Taka matka tylko w Polsce

Zrzędliwa, pokrzykująca i wiecznie zmęczona. Czy tak wygląda matka-Polka?

"Nie wyglądasz na matkę" - powiedziała nowo poznana koleżanka. Spędziłyśmy ze sobą kilka dni, gdy usłyszała, jak mówię koledze, że ma strzec aparatu fotograficznego, jak oka w głowie, bo to sprzęt córki.

Zrobiło mi się miło. Pomyślałam: "aha, nie wyglądam na matkę, to znaczy, że nie jest ze mną tak źle". Po chwili jednak zrobiło mi się wstyd. W końcu dzieci są dla mnie najważniejsze na świecie, jestem z nich dumna jak paw i dają mi milion powodów do radości. Skąd więc ta pierwsza reakcja?  

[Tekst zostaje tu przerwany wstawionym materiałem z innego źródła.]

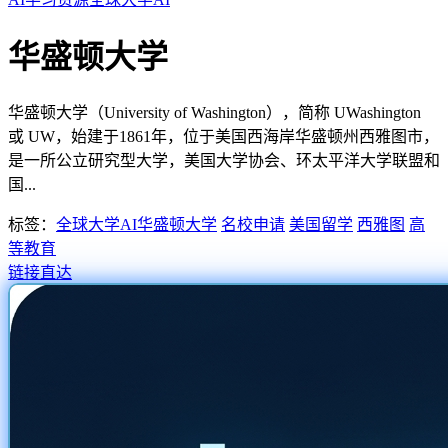
华盛顿大学
华盛顿大学（University of Washington），简称 UWashington
或 UW，始建于1861年，位于美国西海岸华盛顿州西雅图市，
是一所公立研究型大学，美国大学协会、环太平洋大学联盟和
国...
标签：
全球大学AI
华盛顿大学
名校申请
美国留学
西雅图
高
等教育
链接直达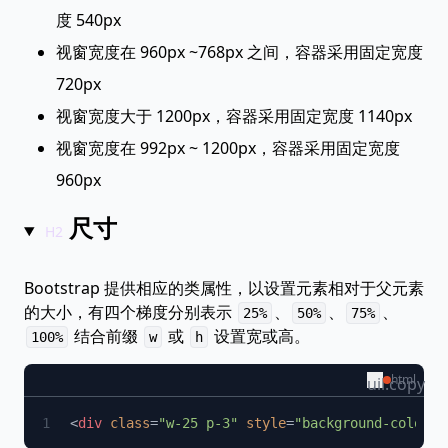
度 540px
视窗宽度在 960px ~768px 之间，容器采用固定宽度
720px
视窗宽度大于 1200px，容器采用固定宽度 1140px
视窗宽度在 992px ~ 1200px，容器采用固定宽度
960px
尺寸
Bootstrap 提供相应的类属性，以设置元素相对于父元素
的大小，有四个梯度分别表示
、
、
、
25%
50%
75%
结合前缀
或
设置宽或高。
100%
w
h
html
uil:copy
<
div
 class
=
"w-25 p-3"
 style
=
"background-color: 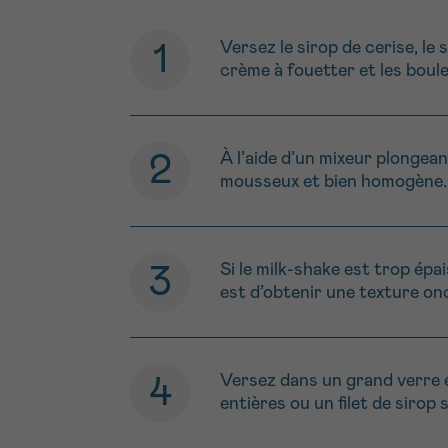
Versez le sirop de cerise, le 
crème à fouetter et les boules
À l’aide d’un mixeur plongean
mousseux et bien homogène.
Si le milk-shake est trop épai
est d’obtenir une texture onc
Versez dans un grand verre 
entières ou un filet de sirop 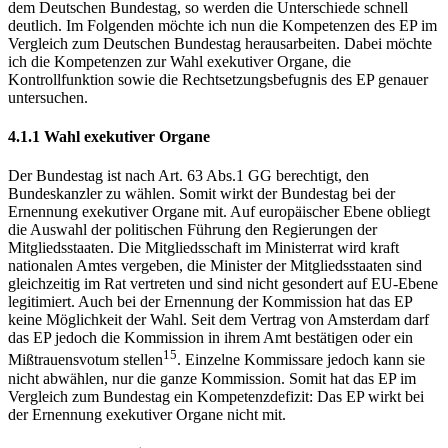
dem Deutschen Bundestag, so werden die Unterschiede schnell
deutlich. Im Folgenden möchte ich nun die Kompetenzen des EP im
Vergleich zum Deutschen Bundestag herausarbeiten. Dabei möchte
ich die Kompetenzen zur Wahl exekutiver Organe, die
Kontrollfunktion sowie die Rechtsetzungsbefugnis des EP genauer
untersuchen.
4.1.1 Wahl exekutiver Organe
Der Bundestag ist nach Art. 63 Abs.1 GG berechtigt, den
Bundeskanzler zu wählen. Somit wirkt der Bundestag bei der
Ernennung exekutiver Organe mit. Auf europäischer Ebene obliegt
die Auswahl der politischen Führung den Regierungen der
Mitgliedsstaaten. Die Mitgliedsschaft im Ministerrat wird kraft
nationalen Amtes vergeben, die Minister der Mitgliedsstaaten sind
gleichzeitig im Rat vertreten und sind nicht gesondert auf EU-Ebene
legitimiert. Auch bei der Ernennung der Kommission hat das EP
keine Möglichkeit der Wahl. Seit dem Vertrag von Amsterdam darf
das EP jedoch die Kommission in ihrem Amt bestätigen oder ein
15
Mißtrauensvotum stellen
. Einzelne Kommissare jedoch kann sie
nicht abwählen, nur die ganze Kommission. Somit hat das EP im
Vergleich zum Bundestag ein Kompetenzdefizit: Das EP wirkt bei
der Ernennung exekutiver Organe nicht mit.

Zapytałam więc koleżankę, co według niej znaczy, że nie wyglądam na matkę. Bez wahania odpowiedziała, że po pierwsze wyglądam młodo (wiadomo, zrobiło mi się miło), a po drugie nie mówię bez przerwy o dzieciach (fakt, to okropnie męczące, gdy rodzice cały czas nawijają o swoich pociechach, nie bacząc na to, że ktoś może nie mieć ochoty tego słuchać).  

Reklama

Najgorzej, gdy wydając na świat małego człowieka, mamy stapiają z nim się w jedno. I nie chodzi o rodzicielstwo bliskości, noszenie w chuście, czy spanie w jednym łóżku. Rzecz dotyczy pań, które rodząc straciły utraciły swą odrębność. "Zjedliśmy, zrobiliśmy kupę, spaliśmy" - ileż razy słyszałam od świeżo upieczonych mam takie stwierdzenia. Zawsze mnie raziły. Jeśli kobieta rezygnuje ze swojego "ja" - to jej decyzja, ale dziecka nikt nie pyta o zdanie.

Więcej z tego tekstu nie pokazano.